Participating plans will cover a 30-day supply of insulin for no more than $35. There will be other factors you need to look into to determine whether these plans are a good fit for you, so it is still a good idea to compare quotes and examine the formulary in more detail.
Medicare.gov provides a tool that allows you to compare plans and see which ones provide this type of coverage.
Can I get insulin covered through Extra Help?
Extra Help is a Medicare program that provides additional assistance with drug coverage for people with a limited income. There are several ways to qualify, as well as multiple levels of coverage.
Extra Help can decrease how much you pay for insulin. If you receive full Extra Help, then you will pay less than $35 per month for insulin. Those who receive partial Extra Help will have to pay a yearly deductible of no more than $92. After meeting the deductible, they'll have a 15% co-insurance for insulin coverage. The amounts can vary depending on which level of Extra Help you qualify for.
You can contact Medicare at 1-800-MEDICARE if you need to find out which level of extra help you qualify for.
Key things to remember about Medicare and insulin coverage
If you need insulin, make sure that you understand your options before your Medicare benefits begin, so you don’t experience a gap in coverage.
When you compare plans, always go to the formulary if you want to compare out-of-pocket insulin costs. This way, you can see exactly what you will pay for insulin under each plan and can see how that coverage fits into the plan’s overall offerings.

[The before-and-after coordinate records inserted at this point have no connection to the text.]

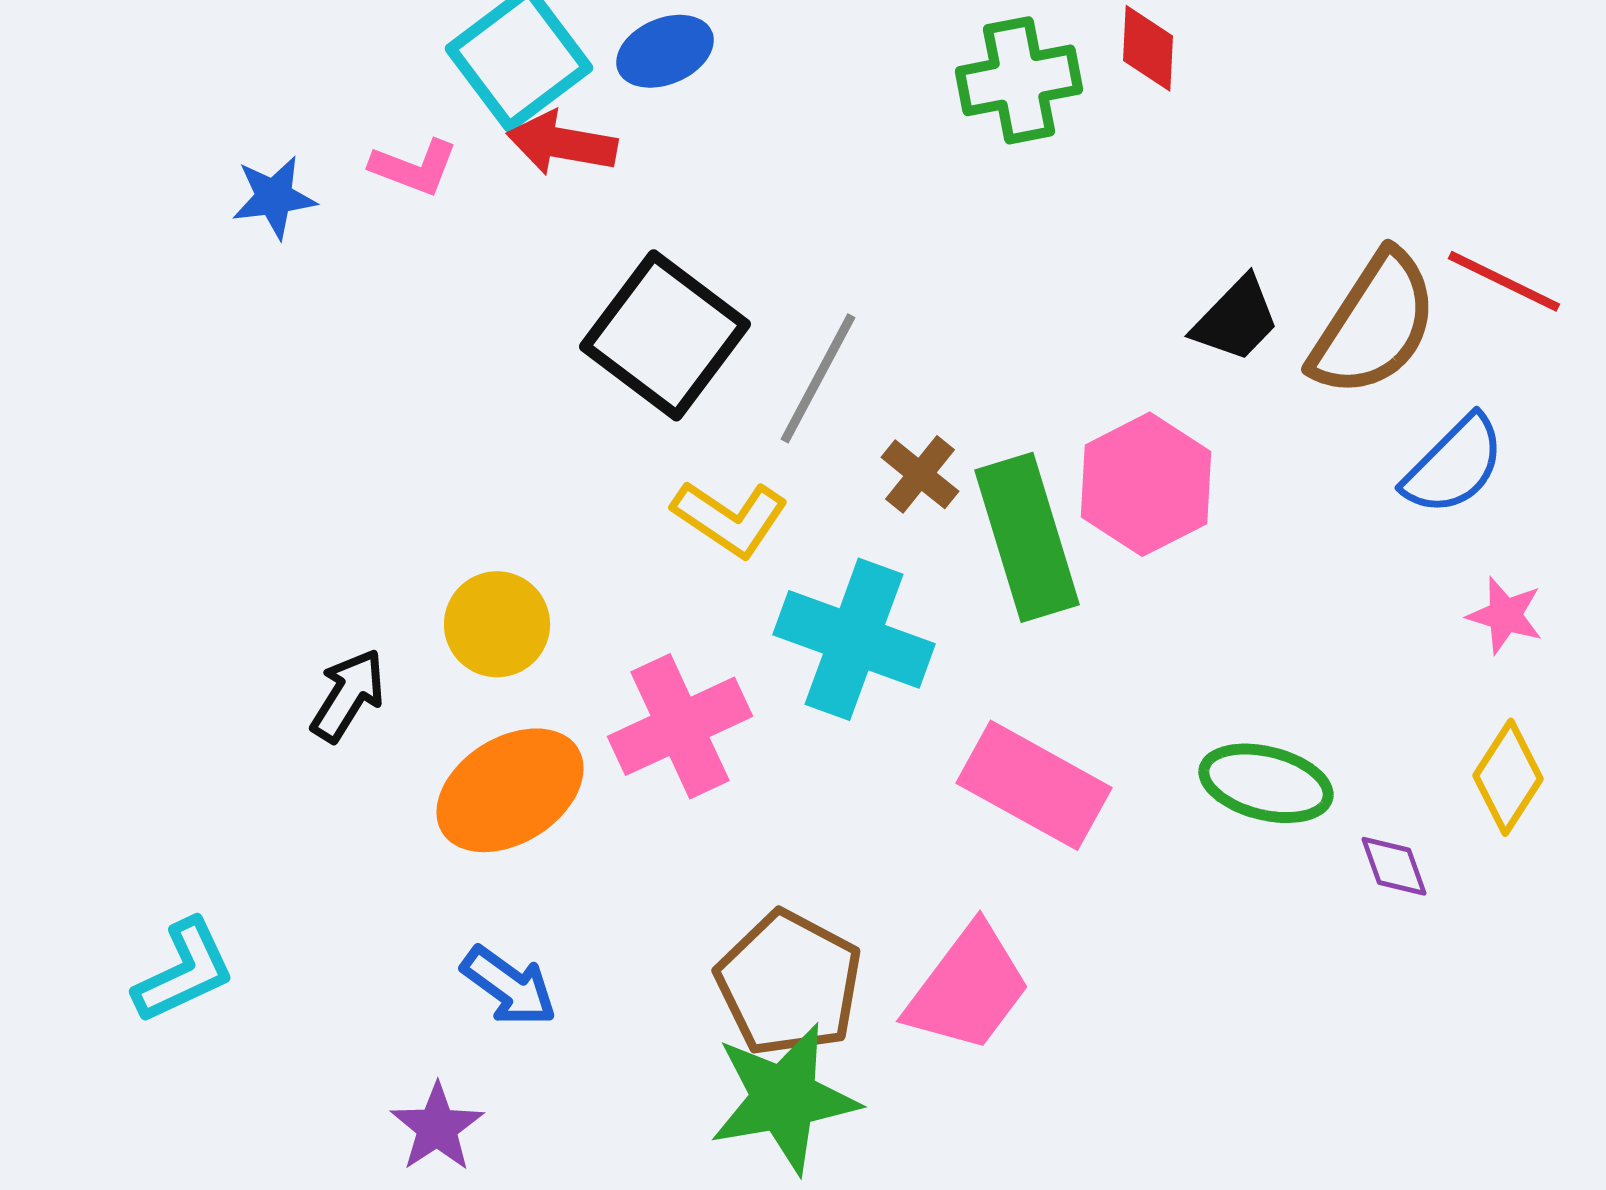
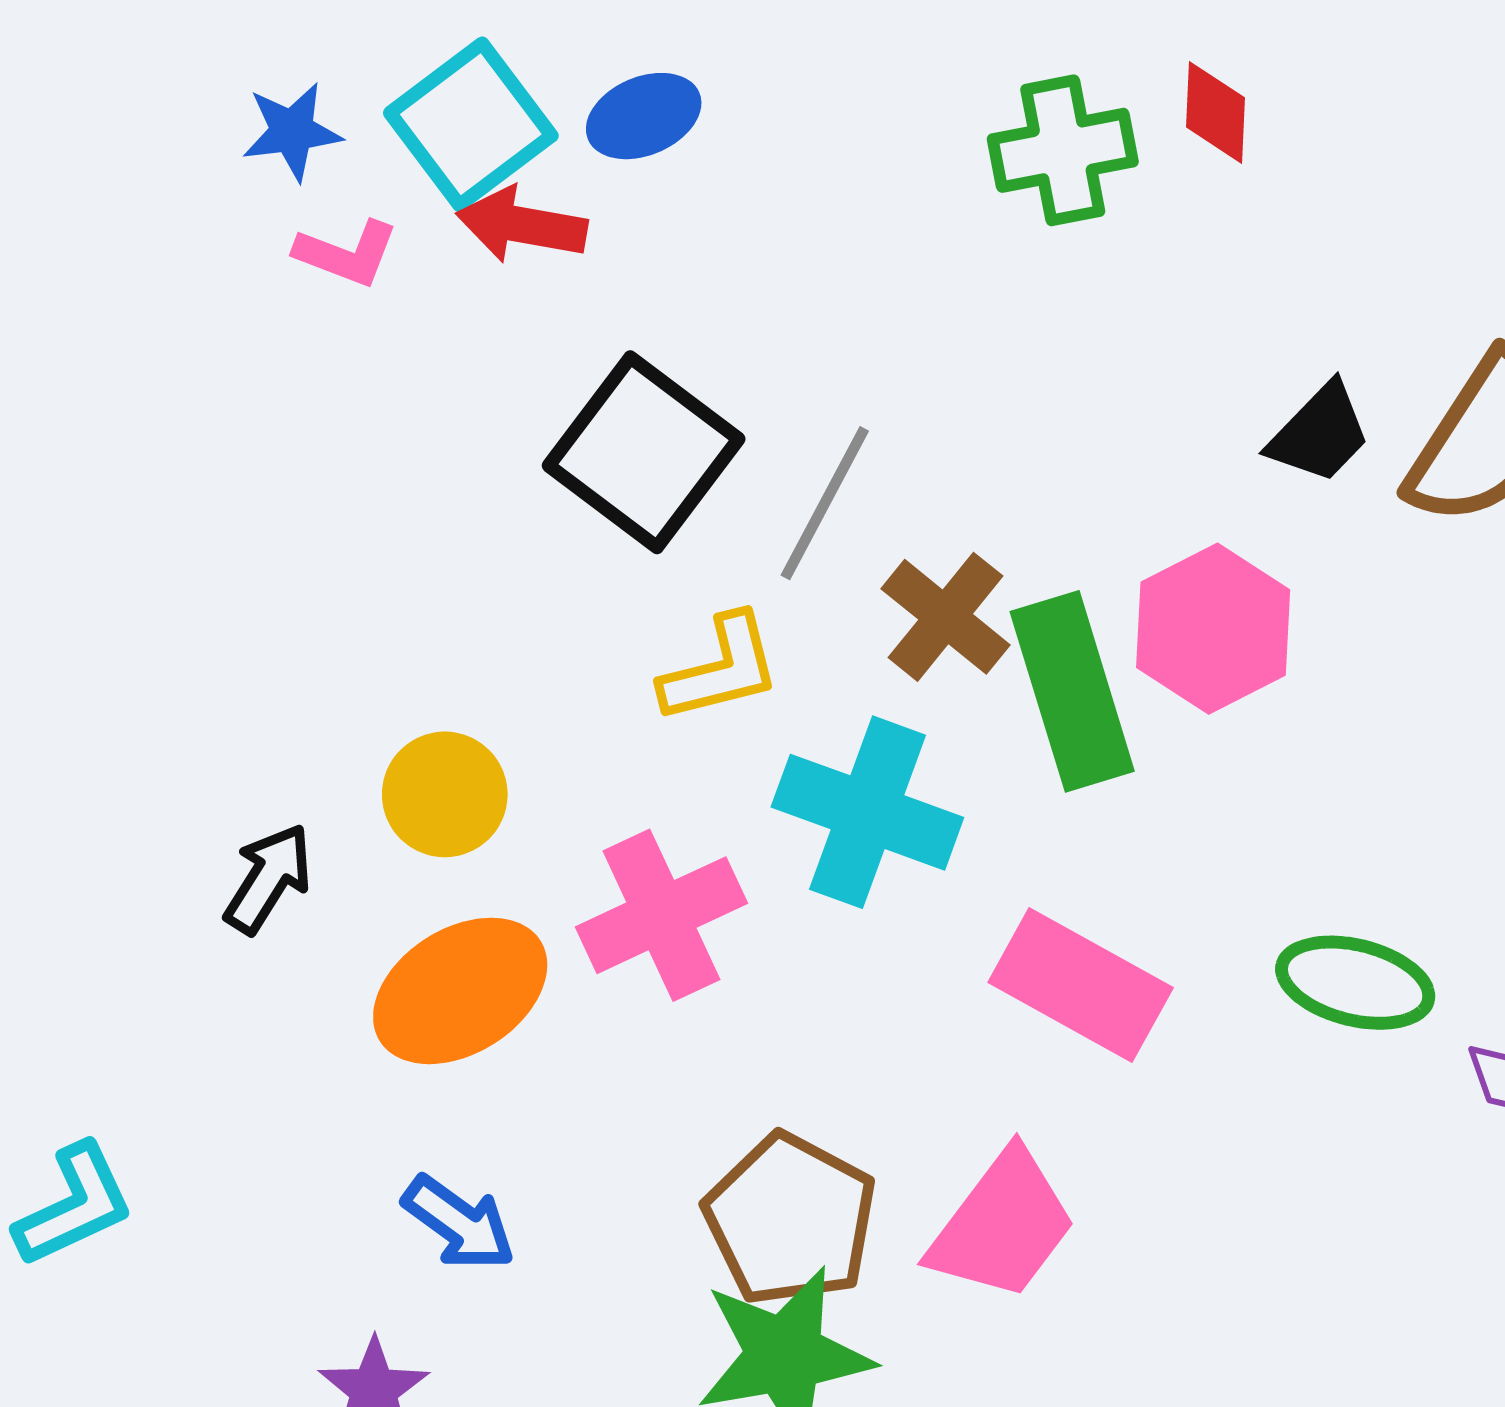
blue star: (274, 197) -> (292, 131), moved
brown cross: (920, 474) -> (946, 617), size x1.4
yellow L-shape: (730, 518) -> (721, 669), turned -48

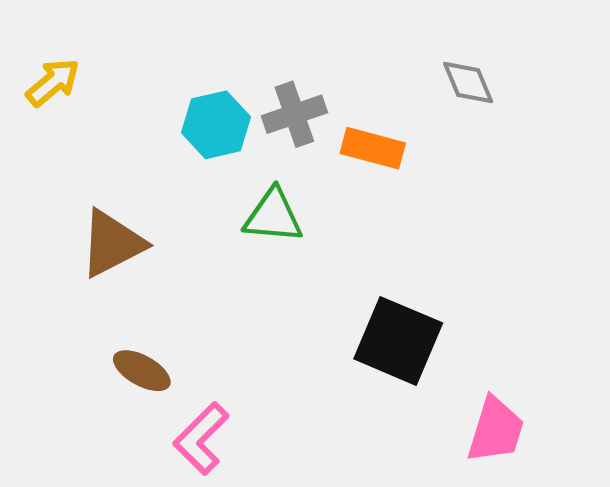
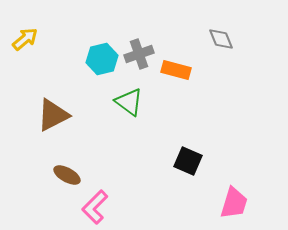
green triangle: (273, 216) -> (129, 102), turned 32
black square: (398, 341) -> (188, 161), size x0.7

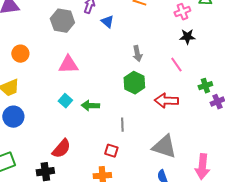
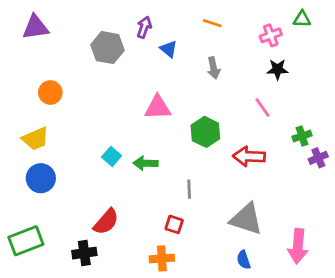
gray arrow: (137, 54) -> (214, 68), moved
pink triangle: (68, 65) -> (158, 107), moved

You should also not forget to compare plans that are part of the insulin savings model. Because this is new, it may be easy to overlook. With these participating plans, you should still make sure to get a more general overview so that you can understand what the plan covers at every level.
Lastly, keep in mind that although you have several insulin options available, insulin pen coverage is not available under Medicare.